ACTION ITEM ▸
Check each line of the material below for "инвалидом", then copy the ones that contain it.

SUPPLIED ENTRIES ▸
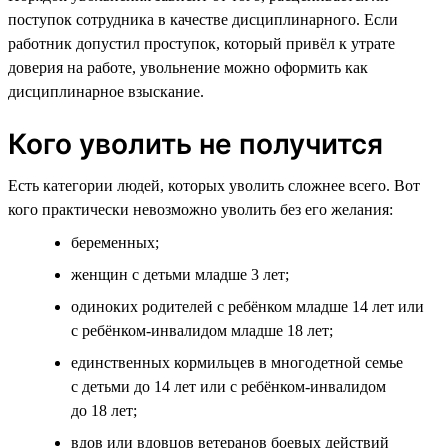
поступок сотрудника в качестве дисциплинарного. Если
работник допустил проступок, который привёл к утрате
доверия на работе, увольнение можно оформить как
дисциплинарное взыскание.
Кого уволить не получится
Есть категории людей, которых уволить сложнее всего. Вот
кого практически невозможно уволить без его желания:
беременных;
женщин с детьми младше 3 лет;
одиноких родителей с ребёнком младше 14 лет или
с ребёнком-инвалидом младше 18 лет;
единственных кормильцев в многодетной семье
с детьми до 14 лет или с ребёнком-инвалидом
до 18 лет;
вдов или вдовцов ветеранов боевых действий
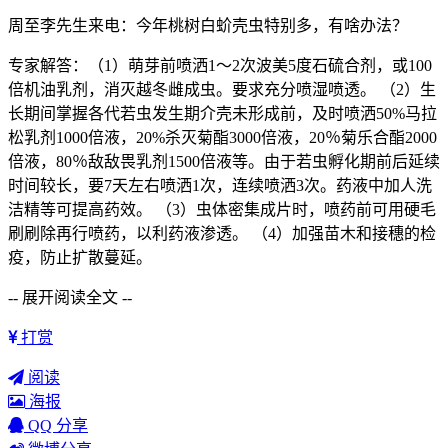
周至李先生来电：今年桃树白蚧壳虫特别多，有啥办法？
专家解答：（1）萌芽前喷洒1～2次波美5度石硫合剂，或100
倍机油乳剂，消灭越冬雌成虫。要求充分喷湿喷透。 （2）生
长期间掌握各代若虫发生期介壳未形成前，及时喷洒50%马拉
松乳剂1000倍液，20%杀灭菊酯3000倍液，20％菊乐合酯2000
倍液，80％敌敌畏乳剂1500倍液等。由于若虫孵化期前后延续
时间较长，要7天左右喷洒1次，连续喷洒3次。药液中加人洗
洁精等可提高药效。 （3）虫体密集成片时，喷药前可用硬毛
刷刷除再行喷药，以利药液渗透。 （4）加强苗木和接穗的检
疫，防止扩散蔓延。
-- 展开阅读全文 --
打赏
阅读
海报
QQ 分享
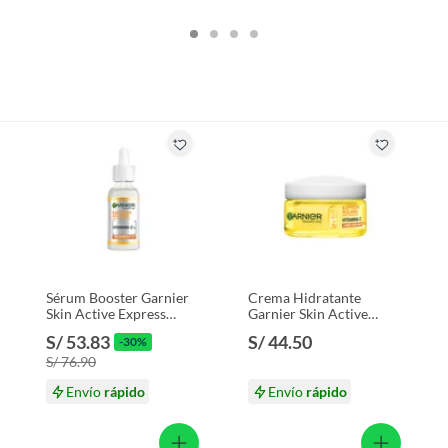
Sérum Booster Garnier
Crema Hidratante
Skin Active Express
Garnier Skin Active
Aclara Vitamina C
Express Aclara FPS30
S/ 53.83
S/ 44.50
-30%
Envase 30 mL
Envase 50 mL
S/ 76.90
Envío
rápido
Envío
rápido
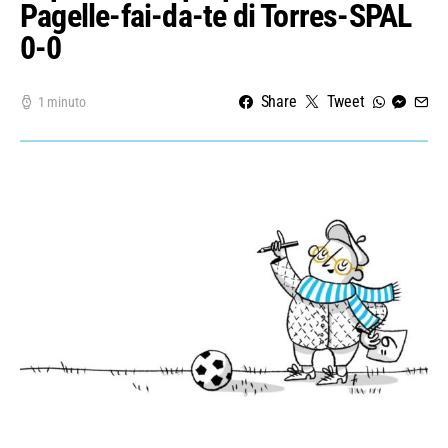
Pagelle-fai-da-te di Torres-SPAL
0-0
Share
Tweet
1 minuto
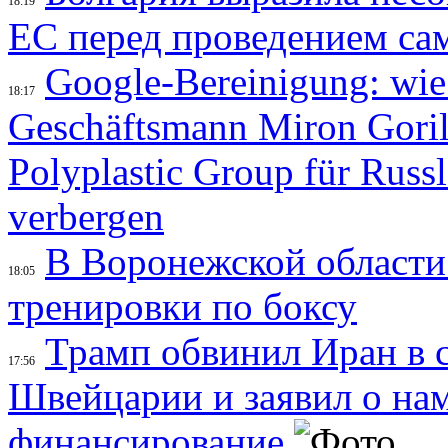
18:19
ЕС перед проведением са
Google-Bereinigung: wie
18:17
Geschäftsmann Miron Gorilo
Polyplastic Group für Russ
verbergen
В Воронежской области
18:05
тренировки по боксу
Трамп обвинил Иран в с
17:56
Швейцарии и заявил о на
финансирование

EXPECTED OUTPUT ▸
с ребёнком-инвалидом младше 18 лет;
с детьми до 14 лет или с ребёнком-инвалидом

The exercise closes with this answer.